A collection of custom operators which are helpful for building data transformation pipelines in Apache Airflow.
This operator performs boilerplate data quality checks against a specified table in a Redshift database. It can be placed at the end of your DAG to verify the integrity of your output, at the start to verify assumptions on upstream data sources before starting, or in between data transformation steps to make debugging easier.
Copy the package RedshiftTableConstraintOperator
to somewhere you can access
from your dag definition .py
file.
from .RedshiftTableConstraintOperator import RedshiftTableConstraintOperator
example_task = RedshiftTableConstraintOperator(
task_id='example_task',
schema='superb_schema',
table='terrific_table',
no_nulls=True,
unique_rows=True,
unique_subsets=['session_id'],
provide_context=True)
The argument no_nulls
can take either a boolean or a list of fields.

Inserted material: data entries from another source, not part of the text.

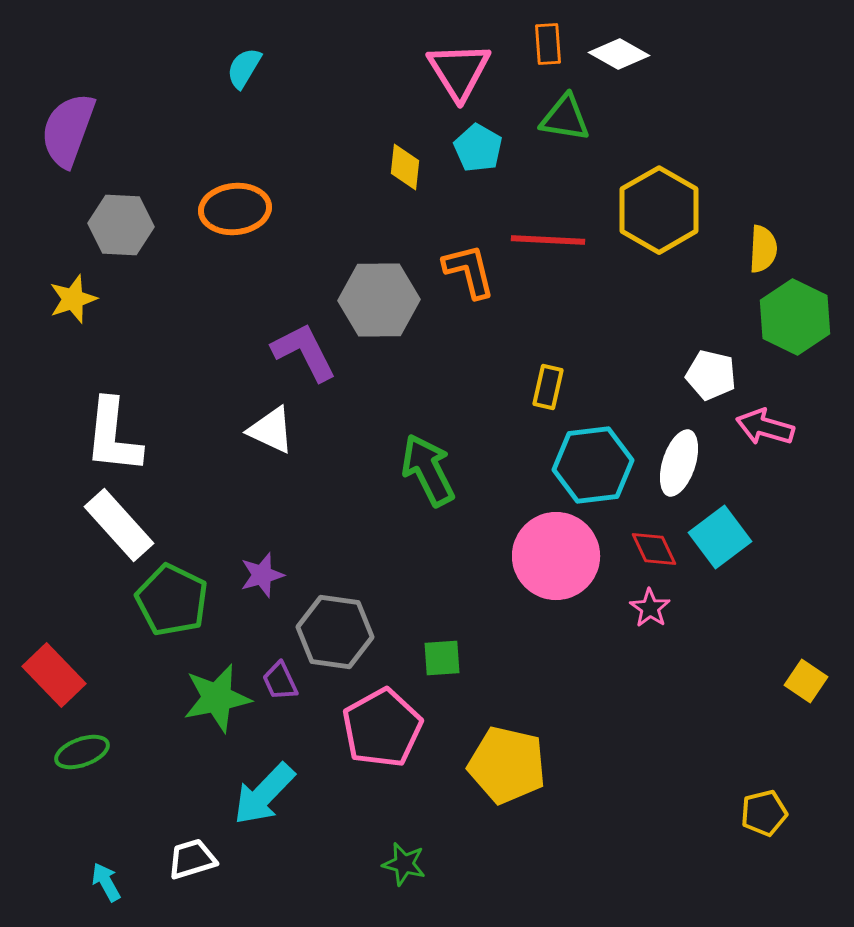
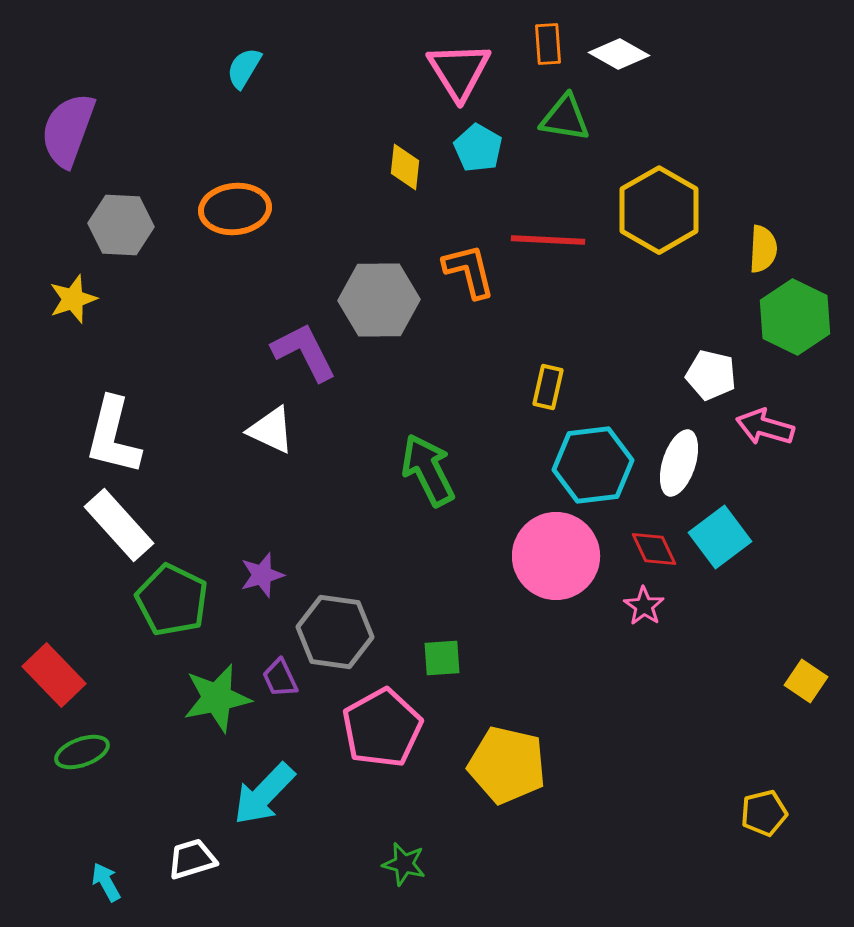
white L-shape at (113, 436): rotated 8 degrees clockwise
pink star at (650, 608): moved 6 px left, 2 px up
purple trapezoid at (280, 681): moved 3 px up
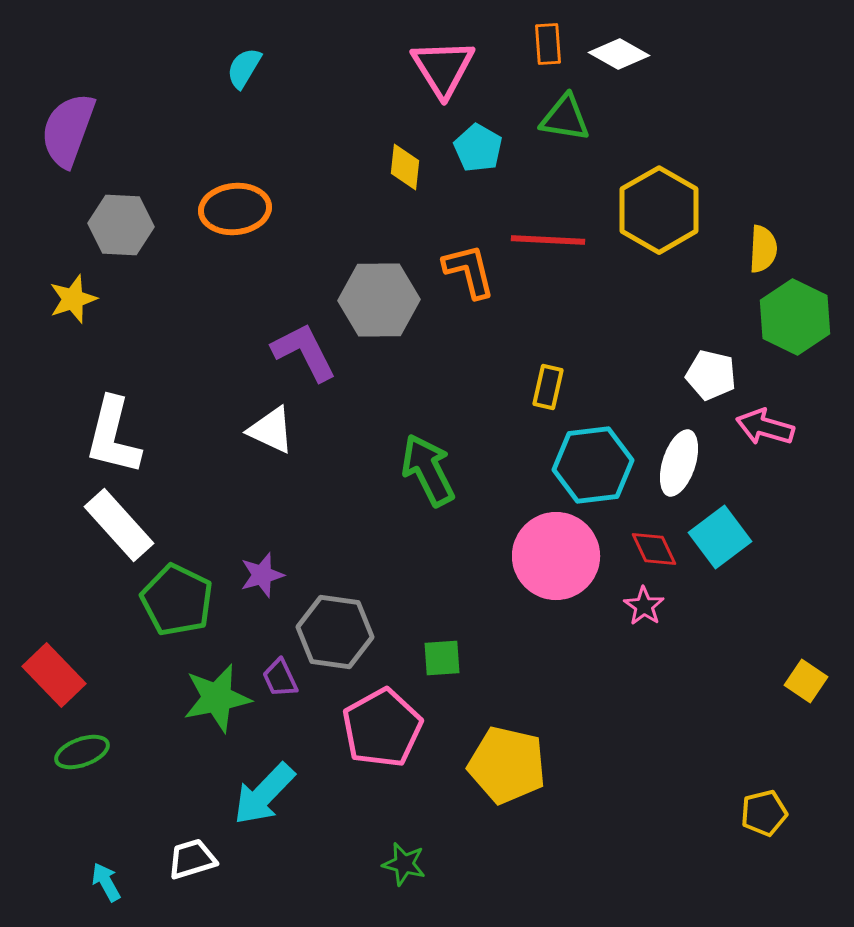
pink triangle at (459, 71): moved 16 px left, 3 px up
green pentagon at (172, 600): moved 5 px right
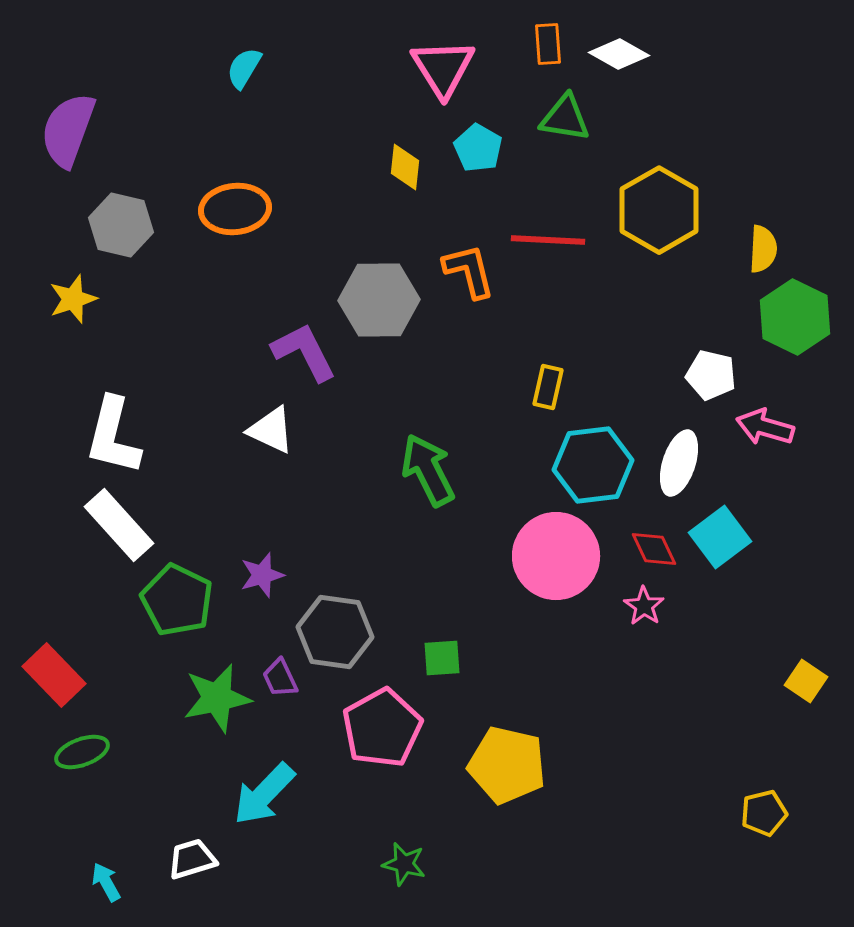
gray hexagon at (121, 225): rotated 10 degrees clockwise
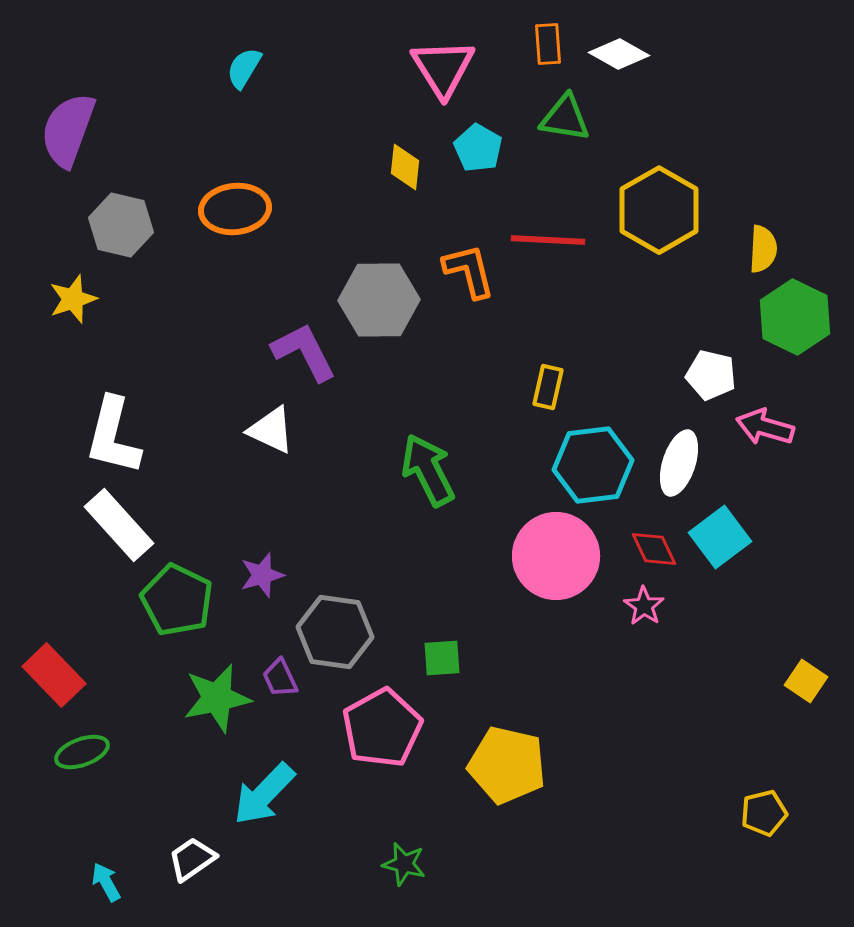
white trapezoid at (192, 859): rotated 18 degrees counterclockwise
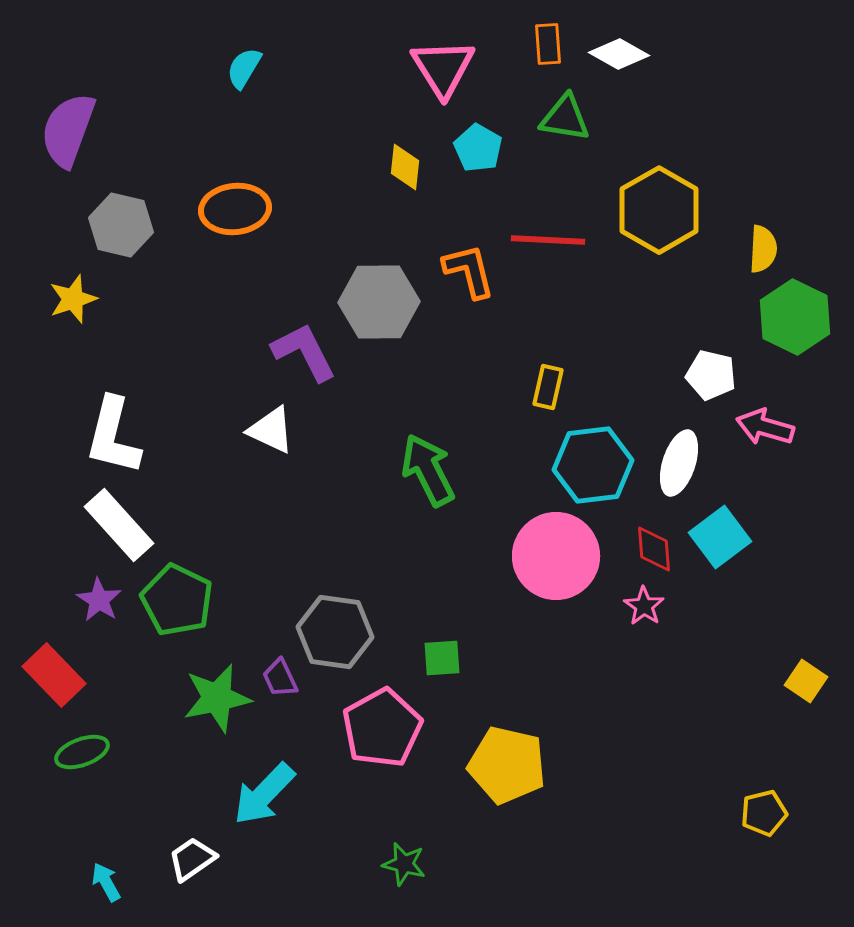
gray hexagon at (379, 300): moved 2 px down
red diamond at (654, 549): rotated 21 degrees clockwise
purple star at (262, 575): moved 163 px left, 25 px down; rotated 24 degrees counterclockwise
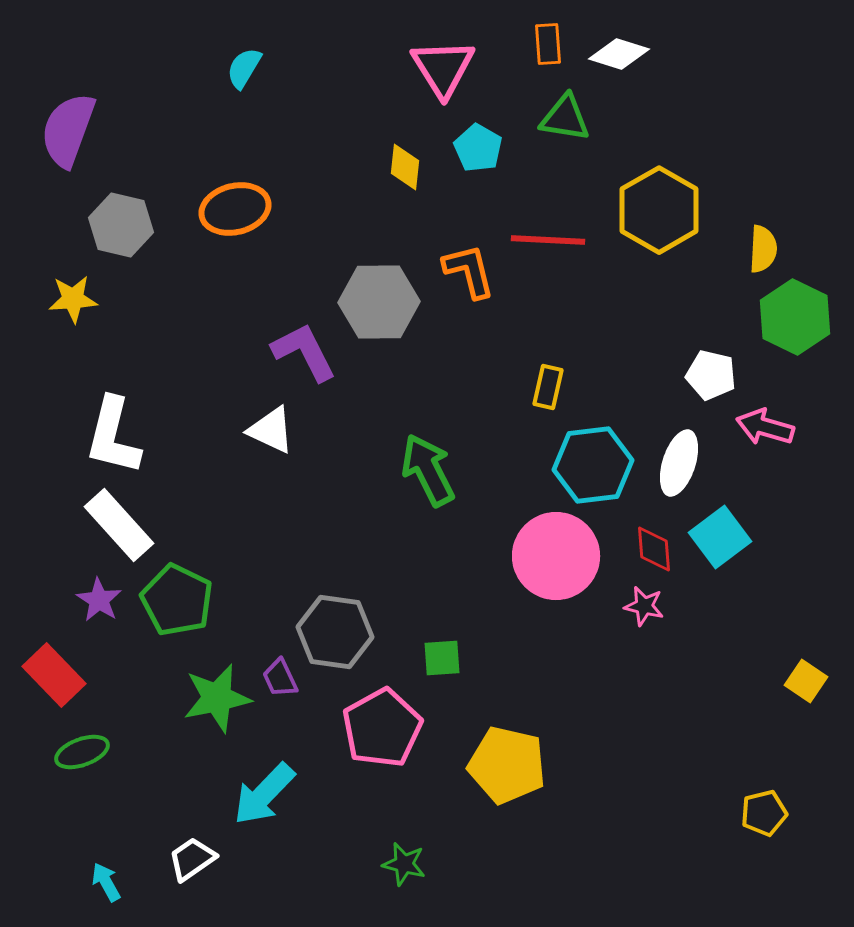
white diamond at (619, 54): rotated 12 degrees counterclockwise
orange ellipse at (235, 209): rotated 8 degrees counterclockwise
yellow star at (73, 299): rotated 15 degrees clockwise
pink star at (644, 606): rotated 21 degrees counterclockwise
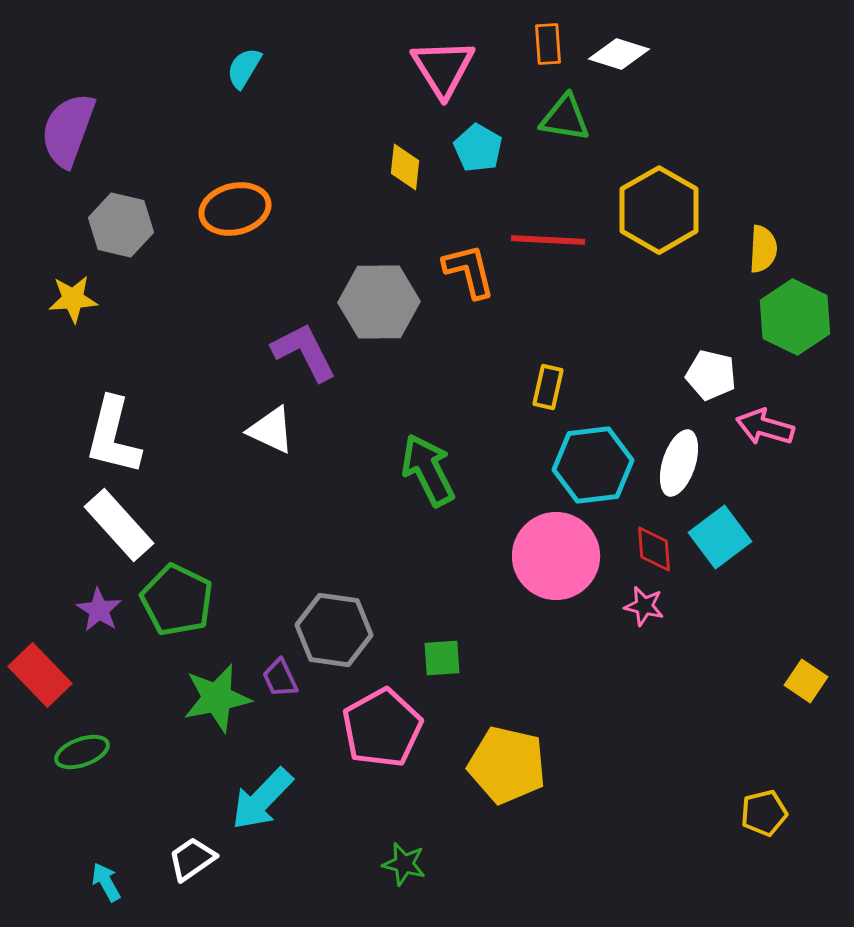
purple star at (99, 600): moved 10 px down
gray hexagon at (335, 632): moved 1 px left, 2 px up
red rectangle at (54, 675): moved 14 px left
cyan arrow at (264, 794): moved 2 px left, 5 px down
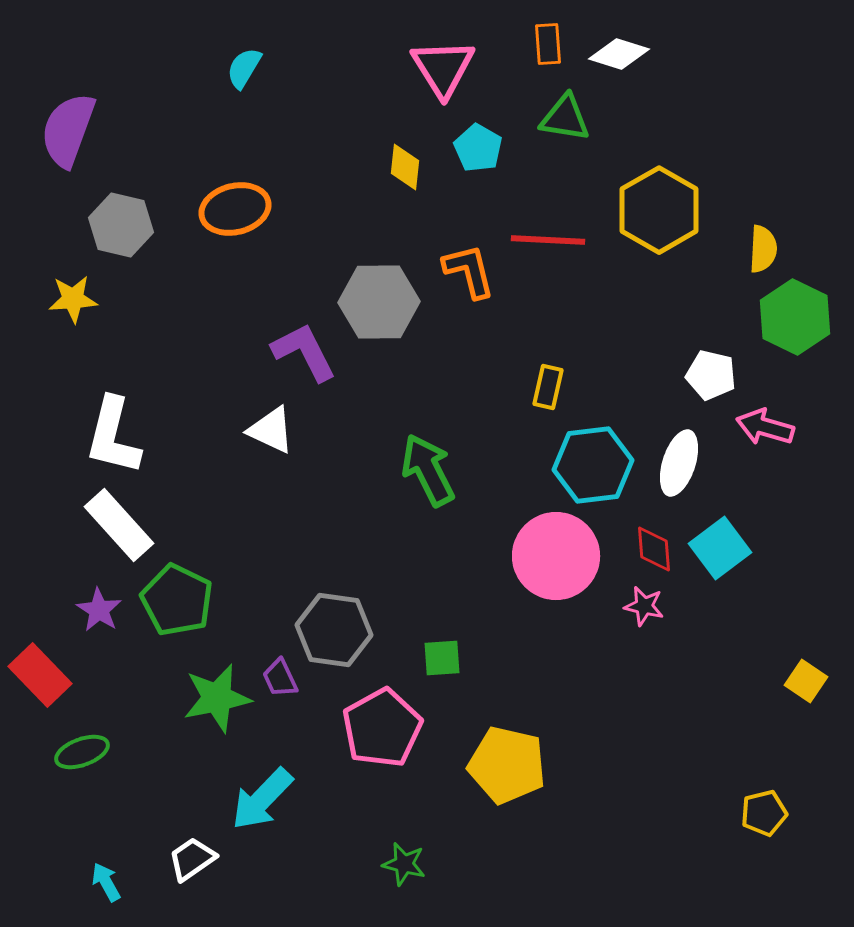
cyan square at (720, 537): moved 11 px down
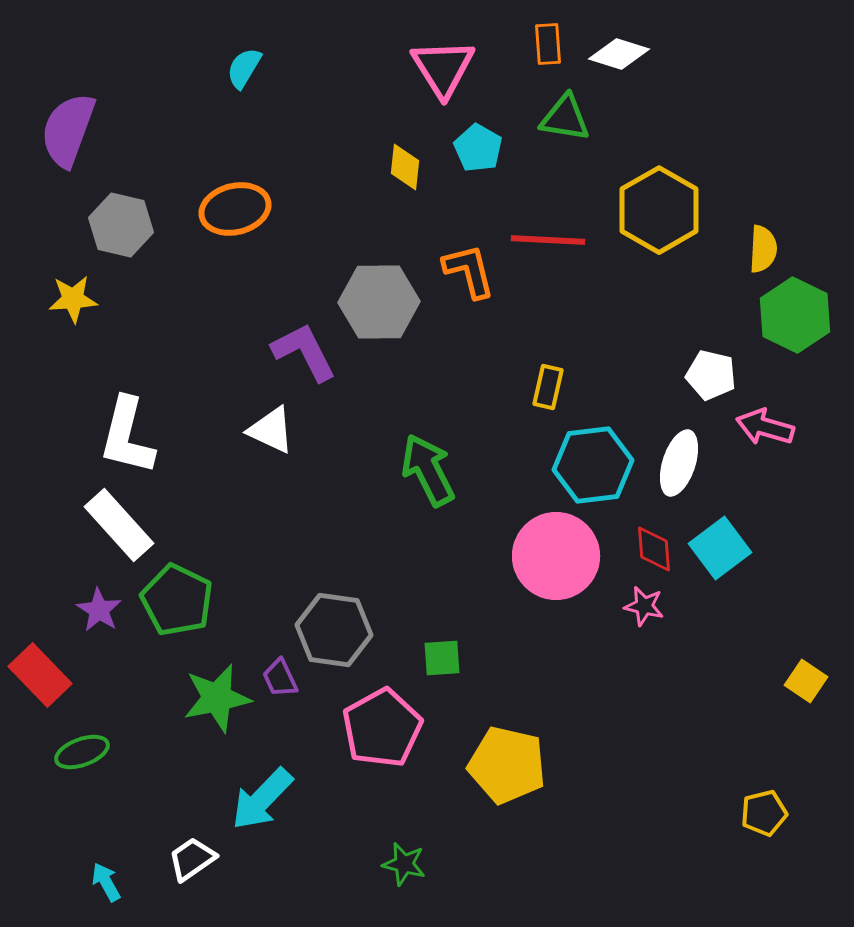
green hexagon at (795, 317): moved 2 px up
white L-shape at (113, 436): moved 14 px right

This operator runs an arbitrary python function with a templated SQL file as input.
Useful for implementing bespoke data quality checks using boilerplate functions
such as pct_less_than
or pct_greater_than
. By passing SQL file as template,
airflow will display it in the Rendered template tab in the web UI,
which makes it trivial to copy/paste the query for a given dagrun into
your own IDE to order to debug potential problems.
from SQLTemplatedPythonOperator import SQLTemplatedPythonOperator, assert_pct_less_than
DQ_check = SQLTemplatedPythonOperator(
task_id='DQ_check',
python_callable=assert_pct_less_than,
sql='join_miss_pct.sql',
op_args=[0.05],
provide_context=True)
- Create a conda environment using
conda env create -f environment.yml
- Run
run_tests.sh
file